▶ **Stored data entries**

------------------------------------------------------------

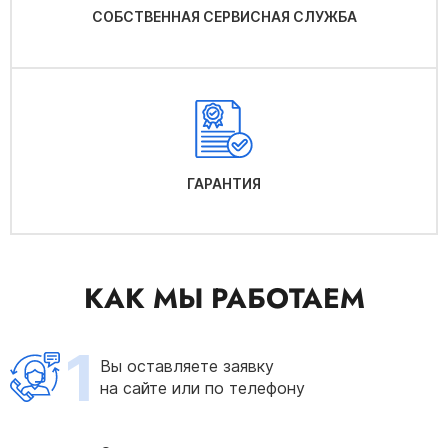
СОБСТВЕННАЯ СЕРВИСНАЯ СЛУЖБА
ГАРАНТИЯ
КАК МЫ РАБОТАЕМ
1
Вы оставляете заявку
на сайте или по телефону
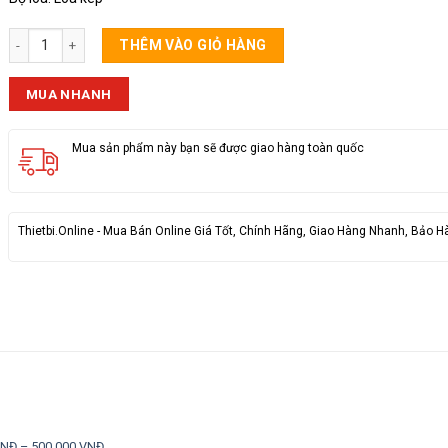
Mic Karaoke JBL KMC 500 Kèm Loa số lượng
THÊM VÀO GIỎ HÀNG
MUA NHANH
Mua sản phẩm này bạn sẽ được giao hàng toàn quốc
Thietbi.Online - Mua Bán Online Giá Tốt, Chính Hãng, Giao Hàng Nhanh, Bảo H
VNĐ – 500.000 VNĐ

------------------------------------------------------------

▶ **EXERCISE**
The entries should be printed again exactly as written, leaving all pictures out.

▶ **OUTPUT OF THE EXERCISE**
СОБСТВЕННАЯ СЕРВИСНАЯ СЛУЖБА
ГАРАНТИЯ
КАК МЫ РАБОТАЕМ
1
Вы оставляете заявку
на сайте или по телефону
Mic Karaoke JBL KMC 500 Kèm Loa số lượng
THÊM VÀO GIỎ HÀNG
MUA NHANH
Mua sản phẩm này bạn sẽ được giao hàng toàn quốc
Thietbi.Online - Mua Bán Online Giá Tốt, Chính Hãng, Giao Hàng Nhanh, Bảo H
VNĐ – 500.000 VNĐ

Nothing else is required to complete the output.